● Your task
Below are the records; repeat exactly their lines between the line holding "Daarnaast is er ook de mogelijkheid" and the line holding "camente de seus", inclusive, skipping the pictures.

● Source material
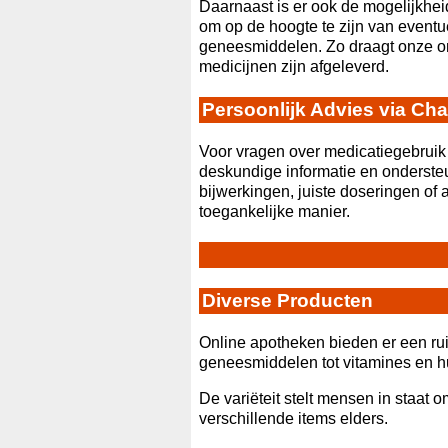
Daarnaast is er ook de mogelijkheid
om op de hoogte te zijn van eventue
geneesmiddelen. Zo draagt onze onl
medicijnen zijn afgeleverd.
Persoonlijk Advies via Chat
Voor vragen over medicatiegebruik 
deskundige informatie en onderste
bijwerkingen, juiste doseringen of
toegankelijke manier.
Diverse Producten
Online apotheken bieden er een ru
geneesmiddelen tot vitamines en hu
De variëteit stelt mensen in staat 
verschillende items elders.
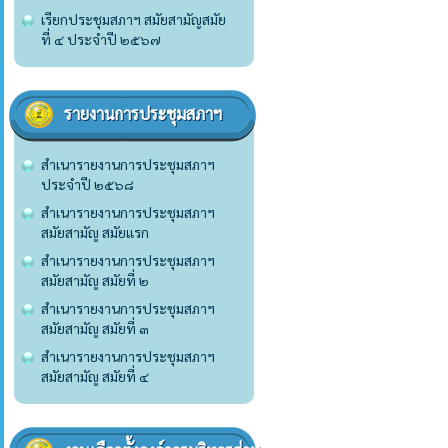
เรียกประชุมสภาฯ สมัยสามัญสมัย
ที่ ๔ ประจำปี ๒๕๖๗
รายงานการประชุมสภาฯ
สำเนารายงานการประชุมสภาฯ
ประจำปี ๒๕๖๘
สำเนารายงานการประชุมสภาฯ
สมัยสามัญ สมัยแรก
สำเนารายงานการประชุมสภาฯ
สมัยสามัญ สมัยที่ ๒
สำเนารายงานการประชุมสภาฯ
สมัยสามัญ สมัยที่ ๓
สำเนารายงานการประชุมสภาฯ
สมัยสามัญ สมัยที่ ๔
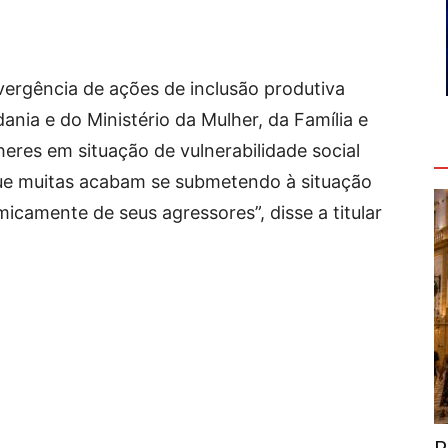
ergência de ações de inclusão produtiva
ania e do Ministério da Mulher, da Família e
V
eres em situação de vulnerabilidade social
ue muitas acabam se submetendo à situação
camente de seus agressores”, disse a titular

==

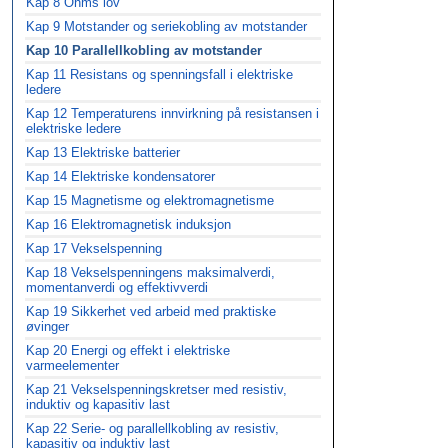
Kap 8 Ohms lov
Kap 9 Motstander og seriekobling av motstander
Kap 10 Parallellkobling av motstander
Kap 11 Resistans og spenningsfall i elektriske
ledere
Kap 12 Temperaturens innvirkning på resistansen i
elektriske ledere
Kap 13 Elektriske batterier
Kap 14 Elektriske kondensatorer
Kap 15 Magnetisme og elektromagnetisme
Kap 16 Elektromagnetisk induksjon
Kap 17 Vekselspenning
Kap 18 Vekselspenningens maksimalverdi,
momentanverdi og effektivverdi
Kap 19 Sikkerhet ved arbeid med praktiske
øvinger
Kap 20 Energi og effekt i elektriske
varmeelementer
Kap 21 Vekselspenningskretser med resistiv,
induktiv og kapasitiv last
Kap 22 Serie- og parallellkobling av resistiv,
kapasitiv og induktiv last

...

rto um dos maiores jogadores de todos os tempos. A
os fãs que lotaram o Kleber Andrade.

● Solution to the exercise
Daarnaast is er ook de mogelijkheid
om op de hoogte te zijn van eventue
geneesmiddelen. Zo draagt onze onl
medicijnen zijn afgeleverd.
Persoonlijk Advies via Chat
Voor vragen over medicatiegebruik 
deskundige informatie en onderste
bijwerkingen, juiste doseringen of
toegankelijke manier.
Diverse Producten
Online apotheken bieden er een ru
geneesmiddelen tot vitamines en hu
De variëteit stelt mensen in staat 
verschillende items elders.
เรียกประชุมสภาฯ สมัยสามัญสมัย
ที่ ๔ ประจำปี ๒๕๖๗
รายงานการประชุมสภาฯ
สำเนารายงานการประชุมสภาฯ
ประจำปี ๒๕๖๘
สำเนารายงานการประชุมสภาฯ
สมัยสามัญ สมัยแรก
สำเนารายงานการประชุมสภาฯ
สมัยสามัญ สมัยที่ ๒
สำเนารายงานการประชุมสภาฯ
สมัยสามัญ สมัยที่ ๓
สำเนารายงานการประชุมสภาฯ
สมัยสามัญ สมัยที่ ๔
ergência de ações de inclusão produtiva
ania e do Ministério da Mulher, da Família e
V
eres em situação de vulnerabilidade social
ue muitas acabam se submetendo à situação
camente de seus agressores”, disse a titular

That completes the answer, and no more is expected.